Mais je vécus dès lors dans un monde mystérieusement enchanté, je passais mes jours à rendre visite à ces figures purifiées qu'ont peintes d'innombrables Siennois. J'entrais dans une société sans analogue sur la terre; ces vierges réservées, aux yeux asiatiques, les plus pudiques des créations humaines, m'enseignaient par leur exemple que nous devons n'attendre que de nous-mêmes touterévélation. A l'ange qui vient de la part du Seigneur, elles répondent par un geste réticent, par un repliement sur soi. Leur pathétique naît de leur vigilance; elles ne seront jamais surprises par l'événement, sachant que le vrai tragique est intérieur. J'allais d'église en église : ces robes, dont le temps a fait un tissu plus sensible que la peau, touchaient mon imagination comme des fleurs.
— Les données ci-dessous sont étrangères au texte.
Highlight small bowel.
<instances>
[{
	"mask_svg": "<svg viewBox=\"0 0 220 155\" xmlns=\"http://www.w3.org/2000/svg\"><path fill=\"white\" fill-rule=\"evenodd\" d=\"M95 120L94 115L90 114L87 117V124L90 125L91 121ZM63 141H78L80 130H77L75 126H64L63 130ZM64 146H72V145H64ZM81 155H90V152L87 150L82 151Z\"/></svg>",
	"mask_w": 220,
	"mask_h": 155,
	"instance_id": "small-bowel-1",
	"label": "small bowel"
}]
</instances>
Je cherchais à comprendre cette grande, cette inextricable conversation que, de mur à mur, échangent ces figures impondérables et qui me semblaient plus vivantes que toutes celles que j'avais approchées. Elles parlaient entre elles de cette paix sensible qui est la récompense des vies pleinement vécues; participant à un repos divinement actif, elles concevaient un ordre d'émotions en harmonie avec la nature; elles rendaient enfin aux vertus leur fureur féconde et à l'espérance sa virginité. Je retrouvais auprès d'elles cette candeur qui nous permet seule de durer avec fruit. Ne croyez pas que je parle ici de musées, d'images peintes : il s'agit d'un monde réel, tangible comme la nuque d'une femme, parfumée comme l'intérieur d'une chapelle. Témoin de grandes actions, de rêves sacrés, de voyages sanglants, de naissances et de descentes de croix, j'entendais enfin ces paroles qui échappent à l'âme humaine dans les circonstances extraordinaires que nous ne connaissons jamais par notre expérience, — dans ces moments où elle est, pour ainsi dire, tangente à Dieu.
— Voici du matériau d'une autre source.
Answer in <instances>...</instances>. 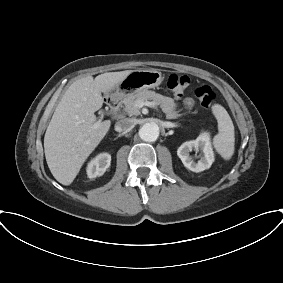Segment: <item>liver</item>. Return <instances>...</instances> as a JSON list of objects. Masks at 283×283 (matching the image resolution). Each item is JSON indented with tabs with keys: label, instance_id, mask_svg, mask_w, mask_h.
Instances as JSON below:
<instances>
[{
	"label": "liver",
	"instance_id": "obj_1",
	"mask_svg": "<svg viewBox=\"0 0 283 283\" xmlns=\"http://www.w3.org/2000/svg\"><path fill=\"white\" fill-rule=\"evenodd\" d=\"M133 70L88 75L73 82L57 105L44 136V152L54 178L70 185L108 132L111 121H96L101 93L114 89Z\"/></svg>",
	"mask_w": 283,
	"mask_h": 283
}]
</instances>
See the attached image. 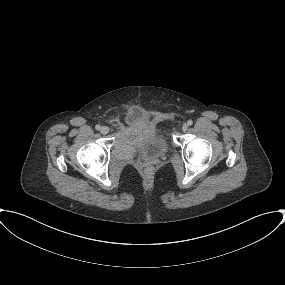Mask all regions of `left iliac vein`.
Returning a JSON list of instances; mask_svg holds the SVG:
<instances>
[{"mask_svg": "<svg viewBox=\"0 0 285 285\" xmlns=\"http://www.w3.org/2000/svg\"><path fill=\"white\" fill-rule=\"evenodd\" d=\"M187 129H188V124H186V123L183 124V125H182V130H183V131H187Z\"/></svg>", "mask_w": 285, "mask_h": 285, "instance_id": "left-iliac-vein-1", "label": "left iliac vein"}]
</instances>
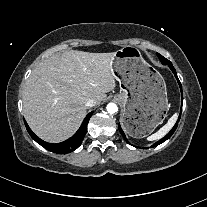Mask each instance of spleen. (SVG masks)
<instances>
[{
  "label": "spleen",
  "mask_w": 207,
  "mask_h": 207,
  "mask_svg": "<svg viewBox=\"0 0 207 207\" xmlns=\"http://www.w3.org/2000/svg\"><path fill=\"white\" fill-rule=\"evenodd\" d=\"M176 120H177V114H174L171 118H169L168 122L163 127H161L156 133L149 136L148 140L153 141L164 137L173 127Z\"/></svg>",
  "instance_id": "3e777b00"
}]
</instances>
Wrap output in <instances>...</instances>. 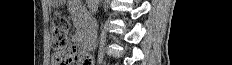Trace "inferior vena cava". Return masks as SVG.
I'll return each instance as SVG.
<instances>
[{
	"label": "inferior vena cava",
	"mask_w": 232,
	"mask_h": 65,
	"mask_svg": "<svg viewBox=\"0 0 232 65\" xmlns=\"http://www.w3.org/2000/svg\"><path fill=\"white\" fill-rule=\"evenodd\" d=\"M88 7L92 13H96L98 9V0H87Z\"/></svg>",
	"instance_id": "inferior-vena-cava-1"
}]
</instances>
Et quand je sortais du Musée public ou de l'église des Servi, je trouvais cette impression de voler à demi que l'on a en songe et que tout me rendait dans cette ville extraordinaire.
Je m'amusais à chercher dans les rues, dans les restaurants, les modèles vivants de ces formes trônantes dont la paisible apothéose rayonnait dans telle ou telle chapelle. Hallucination ou coïncidence, il m'arriva d'en rencontrer plus d'une. Mais la plus extraordinaire de toutes, ce fut à la gare que je la vis. Elle sortait visiblement d'une fresque; ses yeux étaient bridés, ses cheveux minces, lumineux et presque rosés, mais elle était plus grasse que sainte Claire ou une de ces madones, qui serrent contre elles l'auréole de Jésus enfant. Elle ne portait ni missel, ni laurier, ni agneau, mais un bouquet de fleurs de cassie. Elle allait et venait sur le quai; sans doute parlait-elle du Bon et du Mauvais Gouvernement. Je la suivais et déjà faisais-je en ma tête mille romans sur elle, quand le train arriva. Et je m'aperçus alors avec désolation qu'elle allait le prendre. Cette circonstance m'accabla. Lorsque la locomotive ramassa prétentieusement toutes ses forces pour l'emporter, elle tourna la tête vers moi et me jeta un regard mi-amusé, mi-tendre. Trop tard pour que je répondisse autrement que par un sourire presque ému. Revenant en arrière, j'aperçus, bien en évidence sur un des bancs de la gare, le bouquet de fleurs de cassie. La jeune Siennoise l'avait-elle oublié ? Mais en repensant à la secrète et galante ironie de ses yeux, je compris qu'elle l'avait laissé pour moi. Je l'avais trop regardée et trop suivie; elle aussi avait voulu répondre à ce jeu romanesque et sans lendemain.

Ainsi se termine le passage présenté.